A long time ago, when I was still teaching English to foreign students in a London language school, I gave private conversation lessons to an unhappy man who called himself Edward, even though that wasn’t his name. Edward was an African living in Rome, where he was a foreign correspondent for his home-town newspaper, and he was unhappy because he was going through a divorce. But he was lucid in his unhappiness: he talked with regret, of course, but also with insight, and enormous intelligence, and his melancholy took him off to all sorts of interesting conversational places — places I never normally got to visit in the normal run of things. I remember the concentration our talks required, and the stillness and intensity they engendered; I knew that he was in pain, but when our fifty minutes were over I felt invigorated and inspired. When it was time for him to return to Rome, he asked me to go and stay with him, and I accepted the invitation.

But when I got there, a few weeks later, he wasn’t unhappy any more. He was revelling in his status as a single man, a status that, apparently, required very little self-reflection or intelligence: on the night I arrived, I found that he’d fixed us up with a couple of call-girls. I copped out, in my prissy English way, but he disappeared for forty-eight hours (leaving me with sole use of a beautiful apartment in the centre of Rome); when he came back, he told me he was engaged.

Some people are at their best when they’re miserable. Ryan Adams’s beautiful Heartbreaker album is, I suspect, the product of a great deal of pain, and “Oh My Sweet Carolina” is its perfect, still centre, its faint heartbeat, a song so quiet that you don’t want to breathe throughout its duration. (It helps that Adams got Emmylou Harris, the best harmony vocalist in the history of pop music, to sing with him on it.) On Adams’s next album, Gold, he seems to have cheered up, and though that’s good news for him, it’s bad news for me, just as it was when Edward stopped being miserable. His upbeat songs are fine, but they sound a lot like other people’s upbeat songs (you can hear the cheeriest incarnations of the Stones, Dylan and Van Morrison all over Gold); his blues gave him distinction.
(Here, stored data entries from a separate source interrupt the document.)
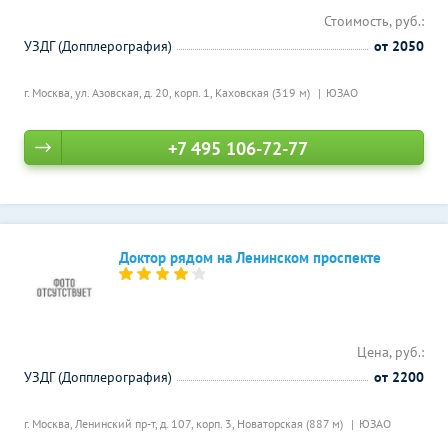
Стоимость, руб.:
УЗДГ (Допплерография)
от 2050
г. Москва, ул. Азовская, д. 20, корп. 1,
Каховская (319 м)
ЮЗАО
+7 495 106-72-77
Доктор рядом на Ленинском проспекте
Цена, руб.:
УЗДГ (Допплерография)
от 2200
г. Москва, Ленинский пр-т, д. 107, корп. 3,
Новаторская (887 м)
ЮЗАО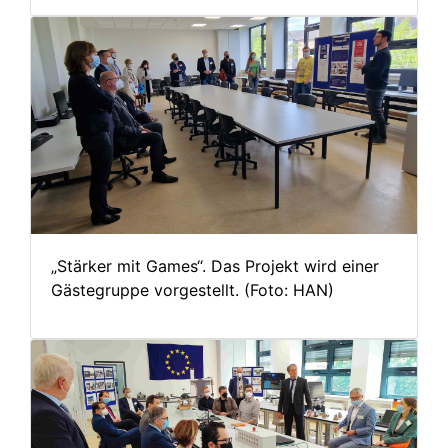
„Stärker mit Games“. Das Projekt wird einer
Gästegruppe vorgestellt. (Foto: HAN)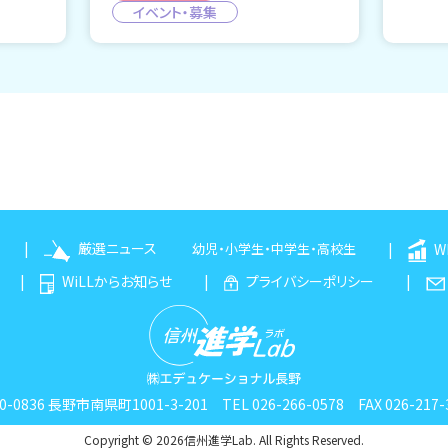
イベント・募集
厳選ニュース
W
幼児
・
小学生
・
中学生
・
高校生
WiLLからお知らせ
プライバシーポリシー
0-0836 長野市南県町1001-3-201
TEL 026-266-0578 FAX 026-217-
Copyright © 2026信州進学Lab. All Rights Reserved.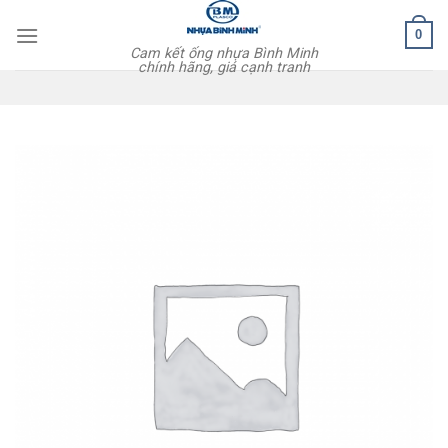
Skip
0
to
Cam kết ống nhựa Bình Minh
content
chính hãng, giá cạnh tranh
What rights do we have here? Are we entitled to ask other people to be unhappy for our benefit? After all, there are loads of us, and only one of them. And how can you be happy, really, if you are only ordinary in your happiness, but extraordinary in your grief? Is it really worth it? It sounds harsh, I know, but if you are currently romantically involved with someone with a real talent — especially a talent for songwriting — then do us all a favour and dump them. There might be a Heartbreaker — or a Blood On The Tracks or a Layla — in it for all of us. Thanks.